Dr. Raven Baxter — better known as Dr. Raven the Science Maven — is an internationally acclaimed American educator and molecular biologist known for effortlessly merging science with pop culture. Using her magnetic personality, she challenges the status quo to prove that science communicators aren’t all one and the same. She is highly sought after for speaking engagements, and brand partnerships. 

Dr. Baxter currently has partnerships from OLAY, Brooks Running, Regeneron and is often collaborating with NASA.  She has been awarded Forbes 30 under 30Fortune Magazine’s 40 Under 40, and most recently recognized as a Mastermind in AfroTech’s inaugural Future 50 list.  
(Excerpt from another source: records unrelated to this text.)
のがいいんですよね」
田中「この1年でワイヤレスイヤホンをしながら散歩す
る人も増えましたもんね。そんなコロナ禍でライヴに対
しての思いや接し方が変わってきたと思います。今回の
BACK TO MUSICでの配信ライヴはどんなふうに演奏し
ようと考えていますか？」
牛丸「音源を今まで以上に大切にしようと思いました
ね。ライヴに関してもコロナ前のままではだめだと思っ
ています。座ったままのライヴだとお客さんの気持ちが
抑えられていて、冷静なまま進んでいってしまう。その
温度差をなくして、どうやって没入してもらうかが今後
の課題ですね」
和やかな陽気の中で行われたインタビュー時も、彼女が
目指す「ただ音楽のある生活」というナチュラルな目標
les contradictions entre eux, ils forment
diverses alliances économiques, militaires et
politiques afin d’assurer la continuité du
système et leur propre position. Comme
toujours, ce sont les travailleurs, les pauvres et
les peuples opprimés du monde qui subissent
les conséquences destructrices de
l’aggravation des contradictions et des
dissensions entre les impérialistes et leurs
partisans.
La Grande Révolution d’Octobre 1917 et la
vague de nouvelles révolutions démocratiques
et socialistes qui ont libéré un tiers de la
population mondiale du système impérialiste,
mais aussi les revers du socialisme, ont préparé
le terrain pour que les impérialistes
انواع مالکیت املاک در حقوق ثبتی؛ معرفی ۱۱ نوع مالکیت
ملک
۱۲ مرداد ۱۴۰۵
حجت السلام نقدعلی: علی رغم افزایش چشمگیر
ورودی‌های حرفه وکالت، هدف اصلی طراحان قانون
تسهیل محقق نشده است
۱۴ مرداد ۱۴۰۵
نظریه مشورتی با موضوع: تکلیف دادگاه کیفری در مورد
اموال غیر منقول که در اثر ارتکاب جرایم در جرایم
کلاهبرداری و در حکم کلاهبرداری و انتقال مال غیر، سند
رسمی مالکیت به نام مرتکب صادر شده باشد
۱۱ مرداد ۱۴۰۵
Raised by a single mother in North Carolina and New York, Dr. Baxter’s curiosity to explore the world around her at a young age developed into a lifelong affinity for science.  She joyfully disrupts traditional cultural perceptions about scientists via producing viral hip-hop videos such as her “Antibodyody Antibody Song” or her “Wipe it Down” to teach science lessons to the masses. 

Seema Yasmin

Seema Yasmin is an Emmy Award-winning journalist, Pulitzer prize finalist, and director of the Stanford Health Communication Initiative where she maps America's information deserts, studies information inequity as a social determinant of health, and tracks the spread of false information about science. Seema served as an officer in the Epidemic Intelligence Service and as a health and science reporter for The Dallas Morning News and medical analyst for NBC-5 and CNN. She is clinical assistant professor of medicine at Stanford University and visiting professor of crisis communication at UCLA’s Anderson School of Management. Seema is the author of five books including her latest, What the Fact?! Finding the Truth in All the Noise (Simon and Schuster, September 2022) a young adult's guide to surviving misinformation; and the debut poetry collection, If God Is A Virus, (Haymarket, 2021) which was hailed a Best Book of 2021 by The New York Public Library. Her reporting appears in The New York Times, Rolling Stone, The San Francisco Chronicle, WIRED, Scientific American, and other outlets. Seema received her medical degree from the University of Cambridge and trained in journalism at the University of Toronto.

Dan Diamond

Dan Diamond is a national health reporter for The Washington Post, focused on accountability, federal agencies and the coronavirus pandemic. He joined The Post in 2021 after covering the Trump administration for Politico, where he won a George Polk award for investigating political interference in the pandemic response. His investigations into a range of topics, including Trump officials' use of taxpayer-funded charter jets, not-for-profit hospitals' spending and how Congress stripped Pacific Islanders of their health coverage, have also been honored with several journalism awards.